Global interest rates have been raised since 2022 to combat rising inflation, but Standard Bank data showed that rates had crested in some markets, with easing cycles likely to follow, starting in emerging economies.
Locally, Stats SA data in January showed that inflation has been on the decline, averaging 6% in 2023, down from 6.9% in 2022 and back within the central bank's target range of 3%-6%.
To combat inflation, the central bank raised the lending rate at 10 consecutive meetings after November 2021, before holding the current rate of 8.25% at its last four meetings.
But Standard Bank was hopeful that rate cuts could come soon, forecasting four interest rate cuts in 2024 to shave off one percentage point of the central bank's main lending rate by year-end.
The rand is undermined by a lower local interest rate but also draws direction from global economic changes.
“Rate cuts in the US will weaken the USD, and could trigger a correction from extremely overvalued levels. By virtue of this, they would be ZAR-supportive,” Greeff said.
Rate cuts in the US will weaken the USD, and could trigger a correction from extremely overvalued levels. By virtue of this, they would be ZAR-supportiveDanny Greeff, co-head of Africa at ETM Analytics
The US is likely to cut interest rates by more than South Africa, Ballim said, and this could provide a “cushion for the rand, or at least appreciation potential for the rand”.
Standard Bank also took a positive view on the South African economy, forecasting GDP growth of 1.2% in 2024, up from a forecast 0.6% in 2023, with the country likely to have “some level of resilience this year”.
Over the last year, the South African economy endured its worst rolling power cuts on record and faced crumbling rail and port infrastructure.

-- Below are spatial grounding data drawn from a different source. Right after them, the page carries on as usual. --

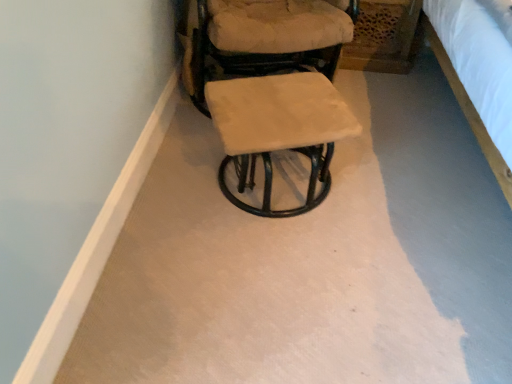 Where is `vacant space in front of white fabric chair at center`? This screenshot has width=512, height=384. vacant space in front of white fabric chair at center is located at coordinates [x=267, y=186]. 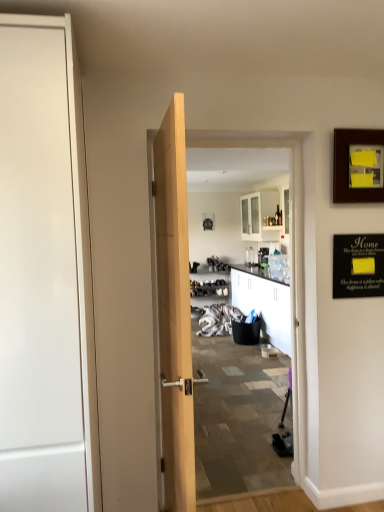 The width and height of the screenshot is (384, 512). Describe the element at coordinates (357, 166) in the screenshot. I see `wooden picture frame at upper right, the second picture frame positioned from the left` at that location.

The width and height of the screenshot is (384, 512). Identify the location of wooden picture frame at center, placed as the 1th picture frame when sorted from left to right. (208, 221).

Image resolution: width=384 pixels, height=512 pixels. Identify the location of wooden picture frame at upper right, placed as the 1th picture frame when sorted from right to left. (357, 166).

From a real-world perspective, is white glossy door at left above or below wooden picture frame at upper right, the second picture frame positioned from the left?

white glossy door at left is below wooden picture frame at upper right, the second picture frame positioned from the left.

Does white glossy door at left have a lesser width compared to wooden picture frame at upper right, the second picture frame positioned from the left?

Incorrect, the width of white glossy door at left is not less than that of wooden picture frame at upper right, the second picture frame positioned from the left.

How distant is white glossy door at left from wooden picture frame at upper right, the second picture frame when ordered from back to front?

A distance of 5.18 feet exists between white glossy door at left and wooden picture frame at upper right, the second picture frame when ordered from back to front.

Considering the relative sizes of white glossy door at left and wooden picture frame at upper right, the first picture frame in the front-to-back sequence, in the image provided, is white glossy door at left smaller than wooden picture frame at upper right, the first picture frame in the front-to-back sequence,?

No.

Considering the sizes of black matte bulletin board at upper right and wooden picture frame at upper right, the second picture frame positioned from the left, in the image, is black matte bulletin board at upper right taller or shorter than wooden picture frame at upper right, the second picture frame positioned from the left,?

Clearly, black matte bulletin board at upper right is shorter compared to wooden picture frame at upper right, the second picture frame positioned from the left.

From a real-world perspective, which is physically below, black matte bulletin board at upper right or wooden picture frame at upper right, the second picture frame positioned from the left?

From a 3D spatial view, black matte bulletin board at upper right is below.

Is black matte bulletin board at upper right situated inside wooden picture frame at upper right, the second picture frame when ordered from back to front, or outside?

black matte bulletin board at upper right is outside wooden picture frame at upper right, the second picture frame when ordered from back to front.

Can you tell me how much wooden picture frame at center, placed as the 1th picture frame when sorted from left to right, and white glossy door at left differ in facing direction?

The facing directions of wooden picture frame at center, placed as the 1th picture frame when sorted from left to right, and white glossy door at left are 0.855 degrees apart.

Which of these two, wooden picture frame at center, placed as the 1th picture frame when sorted from left to right, or white glossy door at left, stands shorter?

With less height is wooden picture frame at center, placed as the 1th picture frame when sorted from left to right.

How much distance is there between wooden picture frame at center, acting as the 1th picture frame starting from the back, and white glossy door at left?

The distance of wooden picture frame at center, acting as the 1th picture frame starting from the back, from white glossy door at left is 6.63 meters.

Is wooden picture frame at center, the 2th picture frame from the front, not close to white glossy door at left?

wooden picture frame at center, the 2th picture frame from the front, is positioned a significant distance from white glossy door at left.

Is white glossy door at left positioned with its back to wooden picture frame at center, placed as the 1th picture frame when sorted from left to right?

No, wooden picture frame at center, placed as the 1th picture frame when sorted from left to right, is not at the back of white glossy door at left.

Which point is more forward, (73, 261) or (210, 227)?

The point (73, 261) is closer to the camera.

Considering the relative sizes of white glossy door at left and wooden picture frame at center, acting as the 1th picture frame starting from the back, in the image provided, is white glossy door at left shorter than wooden picture frame at center, acting as the 1th picture frame starting from the back,?

No.

Is white glossy door at left to the right of wooden picture frame at center, acting as the 2th picture frame starting from the right, from the viewer's perspective?

In fact, white glossy door at left is to the left of wooden picture frame at center, acting as the 2th picture frame starting from the right.

Is wooden picture frame at upper right, the first picture frame in the front-to-back sequence, at the left side of black matte bulletin board at upper right?

Yes.

Is wooden picture frame at upper right, placed as the 1th picture frame when sorted from right to left, not near black matte bulletin board at upper right?

No, wooden picture frame at upper right, placed as the 1th picture frame when sorted from right to left, is not far from black matte bulletin board at upper right.

Is wooden picture frame at upper right, placed as the 1th picture frame when sorted from right to left, smaller than black matte bulletin board at upper right?

No, wooden picture frame at upper right, placed as the 1th picture frame when sorted from right to left, is not smaller than black matte bulletin board at upper right.

From the image's perspective, which one is positioned higher, wooden picture frame at upper right, the second picture frame positioned from the left, or black matte bulletin board at upper right?

wooden picture frame at upper right, the second picture frame positioned from the left, from the image's perspective.

Does white glossy door at left appear on the left side of black matte bulletin board at upper right?

Indeed, white glossy door at left is positioned on the left side of black matte bulletin board at upper right.

I want to click on door below the black matte bulletin board at upper right (from the image's perspective), so click(38, 279).

What's the angular difference between white glossy door at left and black matte bulletin board at upper right's facing directions?

There is a 0.211-degree angle between the facing directions of white glossy door at left and black matte bulletin board at upper right.

From the image's perspective, which is above, white glossy door at left or black matte bulletin board at upper right?

black matte bulletin board at upper right appears higher in the image.

Considering the sizes of wooden picture frame at center, acting as the 2th picture frame starting from the right, and black matte bulletin board at upper right in the image, is wooden picture frame at center, acting as the 2th picture frame starting from the right, wider or thinner than black matte bulletin board at upper right?

In the image, wooden picture frame at center, acting as the 2th picture frame starting from the right, appears to be wider than black matte bulletin board at upper right.

Does point (212, 219) come farther from viewer compared to point (368, 288)?

Yes.

Is wooden picture frame at center, acting as the 1th picture frame starting from the back, not close to black matte bulletin board at upper right?

Yes, wooden picture frame at center, acting as the 1th picture frame starting from the back, and black matte bulletin board at upper right are located far from each other.

Could you tell me if wooden picture frame at center, acting as the 1th picture frame starting from the back, is turned towards black matte bulletin board at upper right?

Yes.

You are a GUI agent. You are given a task and a screenshot of the screen. Output one action in this format:
    pyautogui.click(x=<x>, y=<y>)
    Task: Click on the picture frame that is the 1st object located above the white glossy door at left (from the image's perspective)
    The height and width of the screenshot is (512, 384).
    Given the screenshot: What is the action you would take?
    357,166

But Standard Bank said it hoped the country's reform agenda would continue.
“It’s a bold statement, but we think we've turned the corner. We think that in 2024 we’re going to have reduced load-shedding,” Ballim said.
The bank's positivity regarding the reform of state-owned entities extended to the national logistics company Transnet.
“I think on those two scores [Eskom and Transnet] it's reason to feel that in the latter half of 2024 it will be at least two of the reasons to provide optimism,” Ballim said.